Halloween is on its way soon! It’s a spooky time where people revile in the stories of ghosts, monsters and other scary phenomena. But what about that here in the North East of England? Whilst we’ve shared several dark and scary stories related to Sunderland on this site already, today we’re going to bring you one of the region’s scariest (and little known legends), that is the tale of the Berwick Vampire…
The Berwick Vampire is a legend emerging in the Middle Ages which appears to emerge from the horrific experience of the Black Death. The plague swept through Europe in the 14th century and killed an estimated 25 million people. It was a world of complete ignorance when it came to medicine or science, nobody was able to understand what was happening or where it was coming from. This led to an abundance of rumours and legends about it.

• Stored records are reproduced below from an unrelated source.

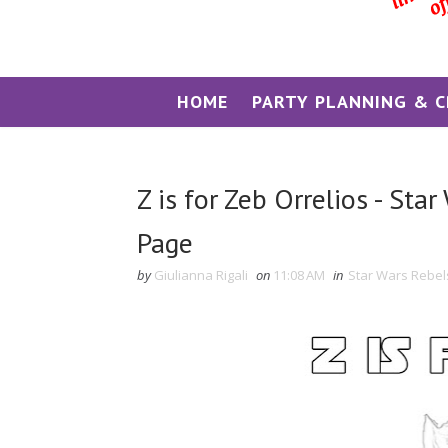
HOME
PARTY PLANNING & C
Z is for Zeb Orrelios - Sta
Page
by
Giulianna Rigali
on
11:08 AM
in
Star Wars Rebel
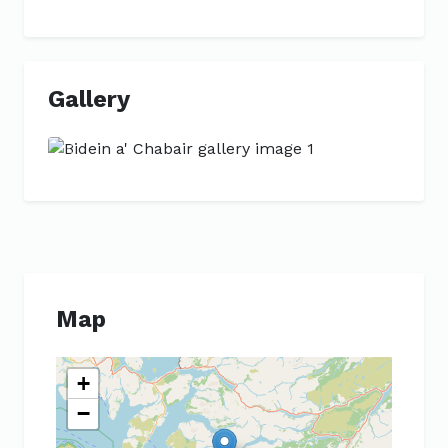
Gallery
Previous
Next
Map
+
−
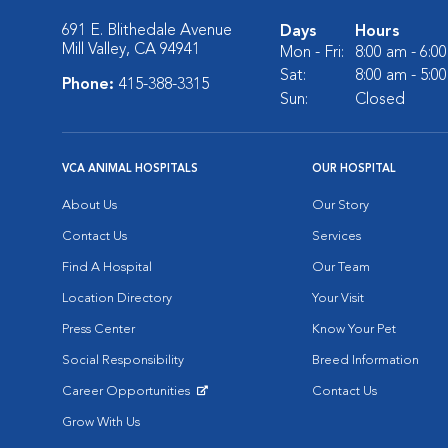
691 E. Blithedale Avenue
Days
Hours
Mill Valley, CA 94941
Mon - Fri:
8:00 am - 6:0
Sat:
8:00 am - 5:0
Phone:
415-388-3315
Sun:
Closed
VCA ANIMAL HOSPITALS
OUR HOSPITAL
About Us
Our Story
Contact Us
Services
Find A Hospital
Our Team
Location Directory
Your Visit
Press Center
Know Your Pet
Social Responsibility
Breed Information
Career Opportunities
Contact Us
Opens in New Window
Grow With Us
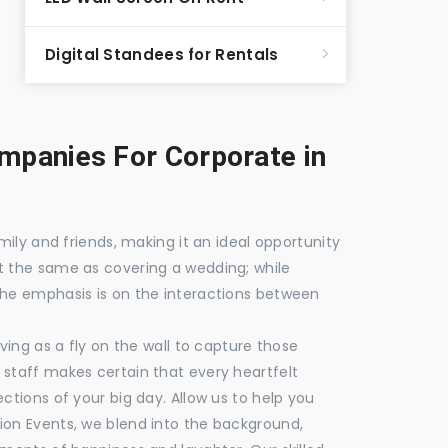
Digital Standees for Rentals
panies For Corporate in
mily and friends, making it an ideal opportunity
t the same as covering a wedding; while
the emphasis is on the interactions between
ving as a fly on the wall to capture those
staff makes certain that every heartfelt
ctions of your big day. Allow us to help you
ion Events, we blend into the background,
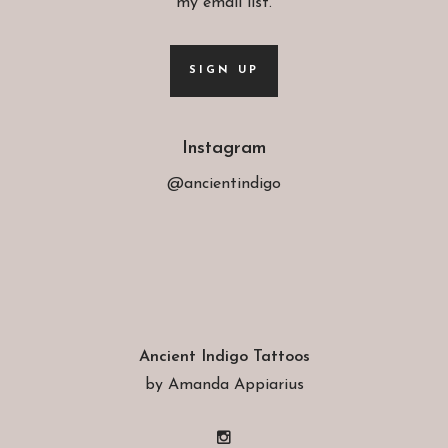
my email list.
SIGN UP
Instagram
@ancientindigo
Ancient Indigo Tattoos
by Amanda Appiarius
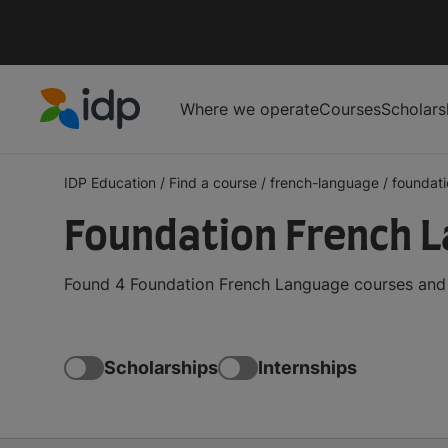
Where we operate
Courses
Scholars
IDP Education
IDP Education
/
Find a course
/
french-language
/
foundati
Foundation French 
Found 4 Foundation French Language courses and d
Scholarships
Internships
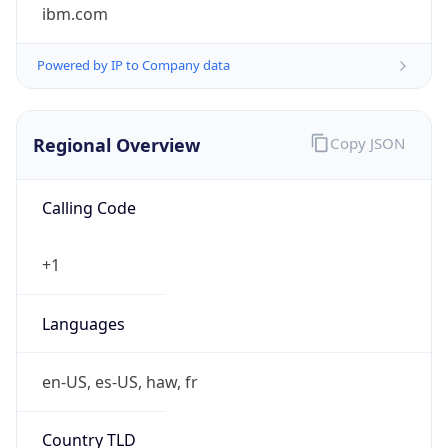
ibm.com
Powered by IP to Company data
Regional Overview
Copy JSON
Calling Code
+1
Languages
en-US, es-US, haw, fr
Country TLD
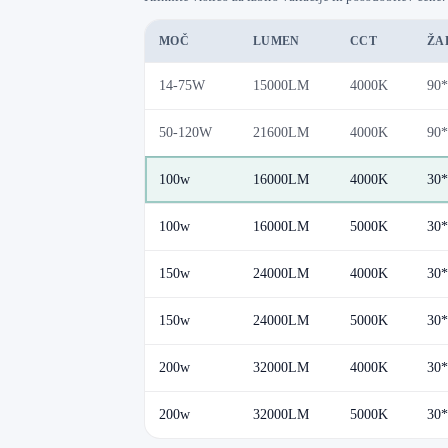
MOČ
LUMEN
CCT
ŽA
14-75W
15000LM
4000K
90*
50-120W
21600LM
4000K
90*
100w
16000LM
4000K
30*
100w
16000LM
5000K
30*
150w
24000LM
4000K
30*
150w
24000LM
5000K
30*
200w
32000LM
4000K
30*
200w
32000LM
5000K
30*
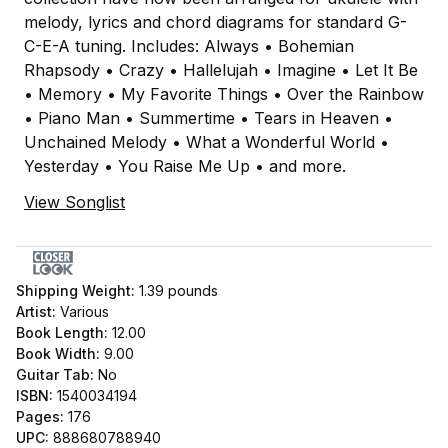
melody, lyrics and chord diagrams for standard G-
C-E-A tuning. Includes: Always • Bohemian
Rhapsody • Crazy • Hallelujah • Imagine • Let It Be
• Memory • My Favorite Things • Over the Rainbow
• Piano Man • Summertime • Tears in Heaven •
Unchained Melody • What a Wonderful World •
Yesterday • You Raise Me Up • and more.
View Songlist
Shipping Weight:
1.39
pounds
Artist:
Various
Book Length:
12.00
Book Width:
9.00
Guitar Tab:
No
ISBN:
1540034194
Pages:
176
UPC:
888680788940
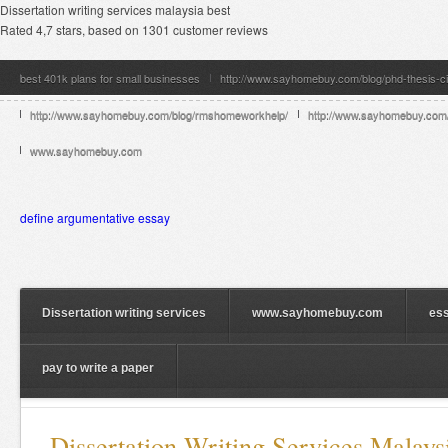
Dissertation writing services malaysia best
Rated
4,7
stars, based on
1301
customer reviews
best 401k plans for small businesses
http://www.sayhomebuy.com/blog/phd-thesis-ci
http://www.sayhomebuy.com/blog/rmshomeworkhelp/
http://www.sayhomebuy.com/b
www.sayhomebuy.com
define argumentative essay
Dissertation writing services
www.sayhomebuy.com
ess
pay to write a paper
Dissertation Writing Services Malays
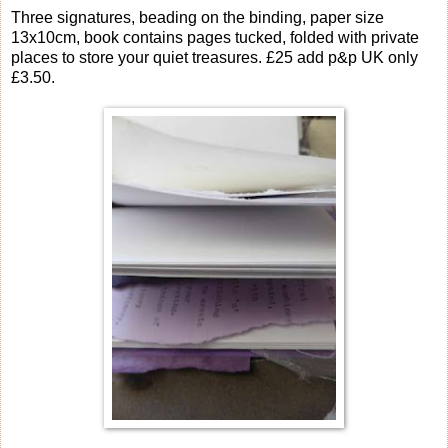
Three signatures, beading on the binding, paper size
13x10cm, book contains pages tucked, folded with private
places to store your quiet treasures. £25 add p&p UK only
£3.50.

One of these was the Berwick Vampire. The story tells us of a wealthy man in the town who died. To the public, he was a devoutly religious man who led a life of good deeds, but had a hidden secret life of sin. The town discovered this and refused to bury him in consecrated ground.
However, mysterious and dark things began to happen: “Night after night he was sure to rise from his tomb and go a-hunting for a human prey. He sucked blood, and so drained the life of the innocent clean away. He devoured human flesh. He chased his victims as though he were a mad dog, sending them crazed by his bite, or worrying and mangling them to a dreadful death.” He reportedly chanted that the people of Berwick shall have no peace.
There are several versions of what happened next in the story, which mostly involve different ways in which they got rid of him. One states that fearing the Vampire, the people of the town took his body during the day and burnt and dismembered it, which got rid of the Vampire but soon a horrible plague struck the town. Another states a brave Monk sought to confront it with an axe and stabbed it, leading the monster to run away, only for the body to be then later found in the grave with a fresh wound.
Either way, the story is clearly derived from one town’s experience with the Black Death. It could be possible that the initial “vampire” was a man so sick with the plague that they initially had assumed he was dead, when he was in fact wasn’t. Likewise, violent and erratic behaviour from various diseases have also contributed to the stories of Vampirism over the centuries. This however, is the North East’s own story.